La
Daronne (Jean-Paul Salomé, 2019)
Madame
Hyde (Serge Bozon, 2017)
Isabelle
Huppert au cinéma, Isabelle Huppert à la télé. Je n'étais pas
allé voir Madame Hyde à sa sortie en mars 2018, vraiment pas
adepte du duo Roppert / Bozon, loin de là. Ici, Isabelle est
traductrice arabe français et vice-versa pour la police, là elle
est professeur d'électricité dans un lycée de la banlieue
lyonnaise. Effacée dans le deux cas, fiancée au commissaire
(Hyppolite Girardot), mariée à un homme au foyer (José Garcia),
elle mène une vie monotone jusqu'à...
Sans
la stupidité de tous ceux qui l'entourent, le récit de La Daronne
ne pourrait pas avancer.

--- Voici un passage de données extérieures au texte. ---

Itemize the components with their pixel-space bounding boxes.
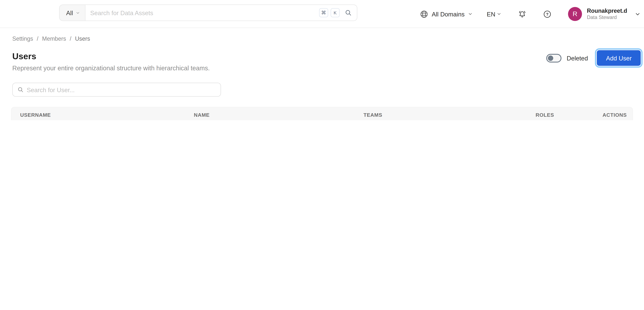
- user-name: Rounakpreet.d: [587, 7, 627, 14]
- column-header-teams: TEAMS: [355, 112, 527, 118]
- cmd-key-badge: ⌘: [319, 8, 328, 17]
- svg-text:?: ?: [546, 12, 548, 16]
- breadcrumb-separator: /: [70, 35, 71, 42]
- top-bar: All ⌘ K All Domains: [0, 0, 644, 28]
- global-search-input[interactable]: [85, 9, 319, 16]
- column-header-roles: ROLES: [527, 112, 594, 118]
- language-dropdown[interactable]: EN: [487, 11, 502, 18]
- user-avatar-badge[interactable]: R: [568, 7, 582, 21]
- breadcrumb-users[interactable]: Users: [75, 35, 90, 42]
- page-subtitle: Represent your entire organizational str…: [12, 65, 210, 72]
- user-menu[interactable]: Rounakpreet.d Data Steward: [587, 7, 627, 21]
- user-initial: R: [573, 10, 578, 18]
- user-search-bar: [12, 83, 221, 97]
- users-table-header: USERNAMENAMETEAMSROLESACTIONS: [12, 107, 632, 120]
- breadcrumb-members[interactable]: Members: [42, 35, 66, 42]
- search-scope-dropdown[interactable]: All: [60, 5, 85, 21]
- add-user-button[interactable]: Add User: [597, 50, 641, 66]
- column-header-name: NAME: [185, 112, 355, 118]
- breadcrumb: Settings / Members / Users: [12, 35, 90, 42]
- top-bar-right: All Domains EN ? R: [420, 0, 641, 28]
- search-icon[interactable]: [344, 9, 352, 17]
- global-search-bar: All ⌘ K: [59, 5, 357, 21]
- users-table: USERNAMENAMETEAMSROLESACTIONS Aabdul.sal…: [11, 107, 633, 120]
- app-window: All ⌘ K All Domains: [0, 0, 644, 120]
- domains-dropdown[interactable]: All Domains: [420, 10, 473, 18]
- user-search-input[interactable]: [27, 86, 220, 93]
- breadcrumb-separator: /: [37, 35, 38, 42]
- chevron-down-icon[interactable]: [634, 11, 641, 17]
- breadcrumb-settings[interactable]: Settings: [12, 35, 33, 42]
- column-header-actions: ACTIONS: [594, 112, 633, 118]
- domains-label: All Domains: [432, 11, 464, 18]
- column-header-username: USERNAME: [12, 112, 185, 118]
- help-button[interactable]: ?: [543, 10, 552, 18]
- chevron-down-icon: [496, 12, 502, 17]
- page-actions: Deleted Add User: [546, 50, 641, 66]
- user-role: Data Steward: [587, 14, 627, 21]
- search-scope-label: All: [66, 9, 73, 16]
- globe-icon: [420, 10, 428, 18]
- page-title: Users: [12, 51, 36, 61]
- chevron-down-icon: [76, 11, 80, 15]
- bell-icon: [518, 10, 526, 18]
- k-key-badge: K: [330, 8, 340, 17]
- chevron-down-icon: [468, 12, 473, 17]
- notifications-button[interactable]: [518, 10, 526, 18]
- language-label: EN: [487, 11, 496, 18]
- deleted-toggle[interactable]: [546, 54, 561, 62]
- search-icon: [17, 86, 24, 93]
- toggle-knob: [548, 55, 553, 61]
- deleted-toggle-label: Deleted: [567, 55, 588, 62]
- question-circle-icon: ?: [543, 10, 552, 18]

Pour déployer sa comédie, le film
fonctionne par soustraction : retrancher la vraisemblance et y
aller au forcing, enlever la suite logique des événements et
retirer la progression narrative du récit. Et ça marche, le film
est marrant et léger comme une bulle de savon ou une bouffée de
joint puisqu'elle devient dealeuse de cannabis.
Bernadette
Lafont le faisait dans Paulette, Isabelle Adjani dans Le
Monde est à toi. La délinquance pour le fun, le crime pour
rigoler, la drogue pour rire. Le modèle est la comédie américaine
genre Midnight run où ça ne fait jamais de pause. Mais ça
ressemble plus à certains films français des années 1990, ceux de
Jan Kounen, de Didier Le Pêcheur, de Graham Guit. Toute une époque
révolue (tant mieux) des enfants de Luc Besson.
Serge
Bozon fait l'inverse, il remplit son film comme un œuf. Madame
Hyde est un véritable catalogue : adaptation littéraire
modernisée, film banlieue, teen movie, comédie sur le mariage,
récit d'apprentissage, comédie musicale avec un rap très écrit,
variation sur Harold et Maude le tout développé dans un film
fantastique mâtiné de science-fiction avec beaucoup de science et
peu de fiction et parfois un peu d'horreur. Et je dois en oublier.
Mais
le plus étonnant est que Isabelle Huppert joue de la même manière
dans les deux films. Elle est d'abord un peu lente, atone, elle
observe, elle cherche à se faire respecter. Vainement. Sa voix est
molle puis quand la drogue lui tombe dans les mains ou que la foudre
lui tombe sur la tête, elle se transforme en un personnage de femme
forte, elle prend alors le pouvoir sur le récit qui jusque là la
dominait.
Quand
elle se met à mentir à ses mari/amant, à ses Arabes, sa voix est
aiguë. C'est un détail de jeu infime mais c'est le seul qu'elle
fournit dans ces deux films a priori totalement opposés, à deux
pôles contraires du cinéma français. Mais en fin de compte, ils
sont très proches. Suggestion : Isabelle Huppert devrait
proposer à Jean-Paul Salomé et à Serge Bozon de faire un film
ensemble, on ne serait pas forcément déçus.